Figure 1 Assembly of the dispensable genome for different subgroups of lotus. (A), The strategy for de novo assembly of the dispensable genome. (B), Assembly results using different tools. (C), Statistics of the total length of contigs of the dispensable genome for FL, RL, SL, and WL subgroups, respectively. (D), Statistics of maximum length of contigs of the dispensable genome in FL, RL, SL, and WL, respectively. FL, flower lotus; RL, rhizome lotus; SL, seed lotus; WL, wild lotus.

A total of 1.6 Gb, 6.2 Gb, 4.0 Gb, and 4.6 Gb unmapped sequences were finally merged for FL, RL, SL, and WL subgroups, respectively (Table S2) and assembled following the workflows mentioned above (Figure 1A). After clustering with cd-hit, contig N50 of the assembly of four subgroups ranged from 1115 bp in SL to 2650 bp in RL (Figure 1B). Contig N50 of the final assembly of RL was 67,813 bp, while it was 1989, 1785, and 3612 bp for the assembly of FL, SL, and WL, respectively, which were significantly improved after the removal of the contaminations using DeconSeq (Figure 1B). The genome of WL had apparent more contigs (43,187), whereas the contigs were less than 4000 in both FL and SL. The total length of the final contig in RL and WL (more than 11 Mb) was much longer than that in FL and SL (less than 2.3 Mb) (Figure 1C). The genome of RL had the longest contig (535.05 kb), while the longest contig in WL was 101.8 kb, but the longest contig in FL and SL was only approximately 10 kb (Figure 1D). These data indicated that the dispensable genomes of different lotus subgroups may be differential.

2.2 Evaluation of the assembly of dispensable genomes

To evaluate the quality of the assembled dispensable genomes, all the contigs were aligned to three genome assemblies of different lotus varieties, including CA v3 (Qi et al., 2023), TK (Zheng et al., 2022a), and ‘Chinese Tai-zi’ (Wang et al., 2013), using blastn program. About 1754 of the contig in the FL dispensable genome could be matched in the three assemblies, while 1387 contig in RL and 900 contigs in SL were aligned. Still, only 2.4% of contigs in the WL dispensable genome were also aligned (Figure 2). Most of these aligned contigs had the highest coverage in the TK assembly. Although over 96% of the contigs in the FL dispensable genome could be aligned to the other three genomes, the contig coverage was relatively low.
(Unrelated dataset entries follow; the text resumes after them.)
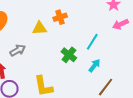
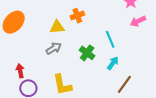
cyan line: (92, 42) -> (110, 39), turned -54
gray arrow: (18, 50) -> (54, 48), moved

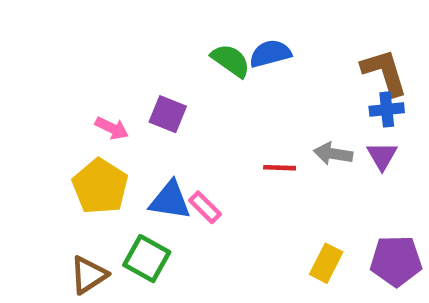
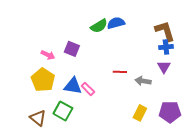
green semicircle: (231, 61) -> (99, 26), turned 114
gray arrow: (333, 154) -> (143, 81), moved
brown triangle: (89, 275) -> (38, 118), turned -48

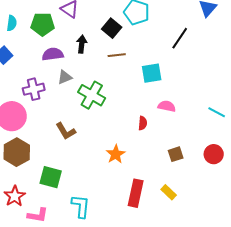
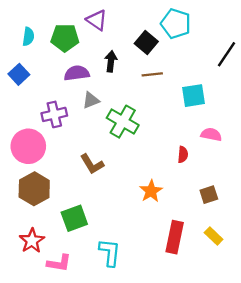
brown square: (176, 154) -> (209, 195), moved
green square: (51, 177) -> (74, 218), turned -35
Moreover, more than 300 contigs of each dispensable genome with contig length 6422 bp of the longest contig (identity of most contig > 98%) could be entirely aligned to the TK genome. The coverage of more than 500 contigs was more than 0.5 (Table S3), implying that the dispensable genome had assembled the complete segments in the TK genome. The number of contigs with high coverage in TZ was less than in TK, but few contigs could be aligned to CA v3 with more than 0.5 (Table S3). These results indicated that most of the contigs were newly assembled, and the workflow used in the present study could allow the successful assembling of the dispensable genomes.

FIGURE 2

Figure 2 The heatmap images showing the coverage of assembled contigs aligned to the genome of CA v3, TK, and TZ, respectively. CA v3, “China Antique” v3 genome; TK, genome of ‘TaiKonglian NO.3’; TZ, genome of “TaiZi”. FL, flower lotus; RL, rhizome lotus; SL, seed lotus; WL, wild lotus. The number of the aligned contigs was 1754, 1386, 900, and 1037 in FL, RL, SL, and WL, respectively.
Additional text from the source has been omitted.